At 04:00am on Friday, February 3, 2012, Budapest Airport aviation director, Kam Jandu, woke up to a call from the airport’s operations manager. Malev had not opened its check-in desks; this was going to be a very long day. “At that point I knew something was happening, so I told him to mobilise the crisis communications centre,” recalled Jandu. “For three years we had a ‘what if?’ contingency plan on the shelf. We modified it slightly each year. Unfortunately we had to exercise it.”
Malev had been on daily pre-payments throughout the three-year period, but Budapest still took a €70 million hit from Malev’s historic debts. What’s more, roughly 40% of the airport’s 8.9 million passengers and 50% of its revenue disappeared overnight, leaving its second terminal virtually empty. “After Malev collapsed, we needed to move fast,” said Jandu.
His team picked up the phone and started contacting some target airlines with potential to move quickly. “During the previous few years we had fostered relationships with a number of airlines, but we had never quite risen to the top of their radar. We recognised it was very difficult to compete with the big hubs, so it made no sense to court every airline when only one or two would be the right fit,” he said.

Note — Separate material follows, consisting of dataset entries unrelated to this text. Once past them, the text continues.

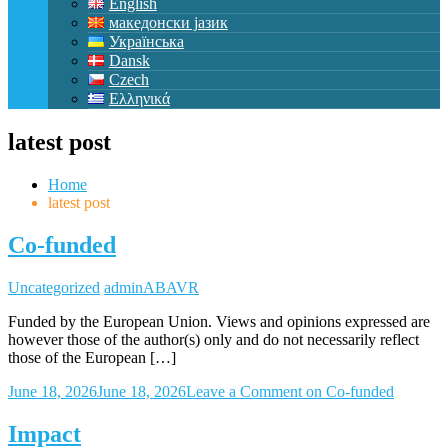
English
македонски јазик
Українська
Dansk
Czech
Ελληνικά
latest post
Home
latest post
Co-funded
Uncategorized
adminABAVR
Funded by the European Union. Views and opinions expressed are
however those of the author(s) only and do not necessarily reflect
those of the European […]
June 18, 2026
June 18, 2026
Leave a Comment
on Co-funded
Impact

airberlin, a newcomer to Budapest, rapidly came on board and started operations within a few days. Likewise, Wizz Air’s reaction was “fairly immediate” and Ryanair quickly set up a new base, expanding to five aircraft within two months. Other airlines also stepped up their presence. In fact, the response was so aggressive that there was a huge surge in capacity and within six months, Budapest had restored 80% of its point-to-point traffic and by the close of 2012 the airport had handled 8.5 million passengers, way ahead of its reduced 7.8 million forecast and around 400,000 shy of the previous year. “It surpassed our wildest dreams,” said Jandu. “We over-performed against our revised plan. It was fantastic. If anything, there was overcapacity, causing a price war.”
After 12 months of carriers jostling for position, Budapest has now hit an equilibrium of sorts, where operations are now more sustainable. In 2013, the airport is expecting to keep its passenger numbers stable at 8.5 million. Wizz Air chief commercial officer, Gyorgy Abran, says the market was badly in need of more low-fares capacity, but Wizz Air was already a “home-town carrier”, he said, having operated there since 2004.

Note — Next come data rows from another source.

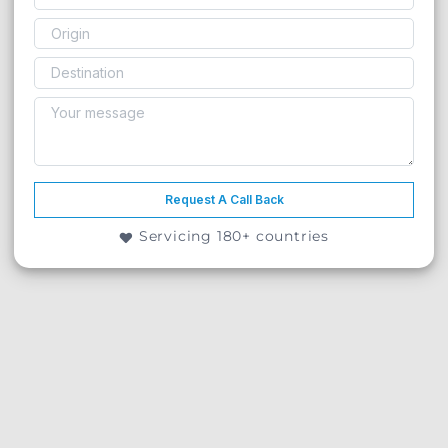
Request A Call Back
Servicing 180+ countries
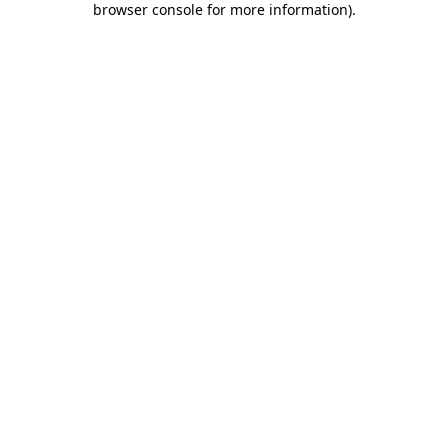
browser console for more information)
.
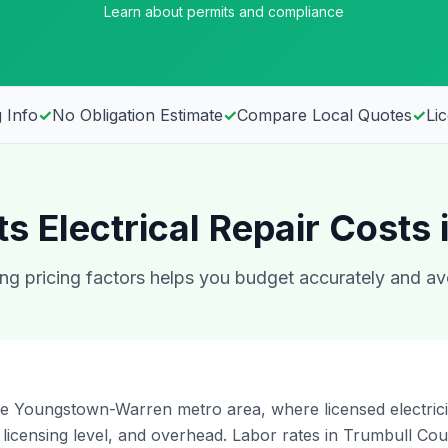
Learn about permits and compliance
 Info
✓
No Obligation Estimate
✓
Compare Local Quotes
✓
Li
s Electrical Repair Costs
g pricing factors helps you budget accurately and av
he Youngstown-Warren metro area, where licensed electrici
licensing level, and overhead. Labor rates in Trumbull C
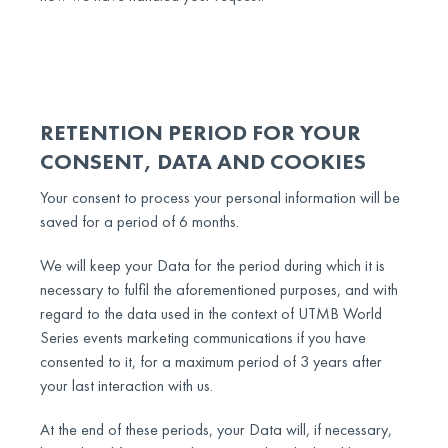
RETENTION PERIOD FOR YOUR
CONSENT, DATA AND COOKIES
Your consent to process your personal information will be
saved for a period of 6 months.
We will keep your Data for the period during which it is
necessary to fulfil the aforementioned purposes, and with
regard to the data used in the context of UTMB World
Series events marketing communications if you have
consented to it, for a maximum period of 3 years after
your last interaction with us.
At the end of these periods, your Data will, if necessary,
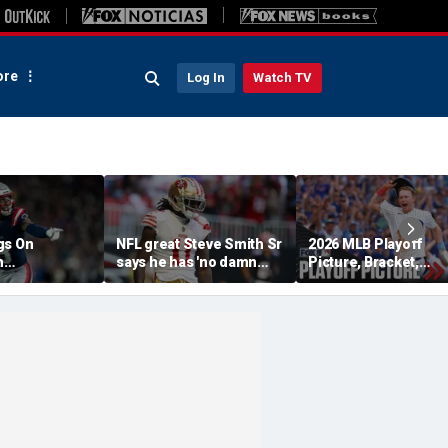
re
Log In
Watch TV
gs On
NFL great Steve Smith Sr
2026 MLB Playoff
n
says he has 'no damn
Picture, Bracket,
s: 'They Got
idea' what's going on with
Standings: Cubs, Re
ent'
embattled 49ers star
Sox And Braves Sur
Brandon Aiyuk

Wizz was quick to ramp up capacity to seven aircraft and seek Malev’s former designations on routes such as Kiev and Tel Aviv. It has also added some routes which were not on Malev’s network, including Malta and Geneva. “There have been big changes in the market, but I don’t think it was all negative. What we see a year later is that Malev’s volumes have been in part replaced by point-to-point traffic, which is good for tourism. Although certain destinations are not served any more, others have more choice and lower fares,” said Abran.
After posting 28% growth at Budapest between 2011 and 2012, Wizz Air is still seeking further route designations, which will be announced over the coming weeks and months. At the moment, Wizz Air is forecasting 10% growth from Budapest in 2013, taking its local total to just under two million passengers, but if it wins the traffic rights, it is likely to post stronger growth.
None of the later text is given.